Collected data
***

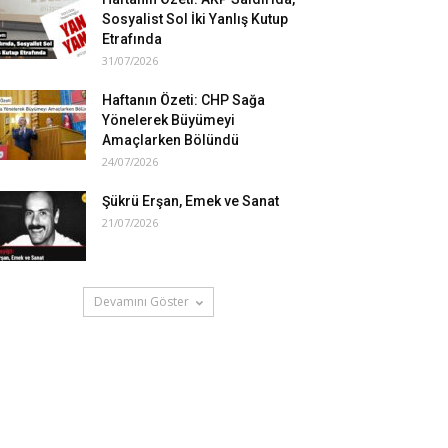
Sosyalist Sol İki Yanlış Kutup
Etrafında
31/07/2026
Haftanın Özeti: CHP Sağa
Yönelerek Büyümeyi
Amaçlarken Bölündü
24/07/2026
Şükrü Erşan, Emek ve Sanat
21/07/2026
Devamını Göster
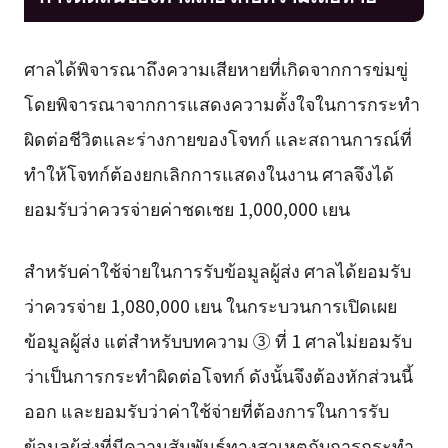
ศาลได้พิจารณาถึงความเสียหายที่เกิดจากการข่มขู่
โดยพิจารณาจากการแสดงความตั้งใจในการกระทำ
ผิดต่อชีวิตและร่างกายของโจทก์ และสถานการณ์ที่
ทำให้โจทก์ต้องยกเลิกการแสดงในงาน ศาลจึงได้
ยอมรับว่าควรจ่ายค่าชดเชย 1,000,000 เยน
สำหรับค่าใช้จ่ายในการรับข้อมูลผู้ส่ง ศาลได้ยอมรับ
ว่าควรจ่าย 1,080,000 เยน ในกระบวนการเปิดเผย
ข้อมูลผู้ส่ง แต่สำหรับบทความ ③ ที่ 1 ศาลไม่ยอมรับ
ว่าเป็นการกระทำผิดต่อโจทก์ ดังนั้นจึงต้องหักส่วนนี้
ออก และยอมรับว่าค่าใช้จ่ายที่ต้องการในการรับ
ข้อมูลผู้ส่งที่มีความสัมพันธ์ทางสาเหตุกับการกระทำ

***

### WHAT IS BEING ASKED
When you reach a picture in the records above, pass over it and transcribe the rest exactly.

### SOLUTION
Sosyalist Sol İki Yanlış Kutup
Etrafında
31/07/2026
Haftanın Özeti: CHP Sağa
Yönelerek Büyümeyi
Amaçlarken Bölündü
24/07/2026
Şükrü Erşan, Emek ve Sanat
21/07/2026
Devamını Göster
ศาลได้พิจารณาถึงความเสียหายที่เกิดจากการข่มขู่
โดยพิจารณาจากการแสดงความตั้งใจในการกระทำ
ผิดต่อชีวิตและร่างกายของโจทก์ และสถานการณ์ที่
ทำให้โจทก์ต้องยกเลิกการแสดงในงาน ศาลจึงได้
ยอมรับว่าควรจ่ายค่าชดเชย 1,000,000 เยน
สำหรับค่าใช้จ่ายในการรับข้อมูลผู้ส่ง ศาลได้ยอมรับ
ว่าควรจ่าย 1,080,000 เยน ในกระบวนการเปิดเผย
ข้อมูลผู้ส่ง แต่สำหรับบทความ ③ ที่ 1 ศาลไม่ยอมรับ
ว่าเป็นการกระทำผิดต่อโจทก์ ดังนั้นจึงต้องหักส่วนนี้
ออก และยอมรับว่าค่าใช้จ่ายที่ต้องการในการรับ
ข้อมูลผู้ส่งที่มีความสัมพันธ์ทางสาเหตุกับการกระทำ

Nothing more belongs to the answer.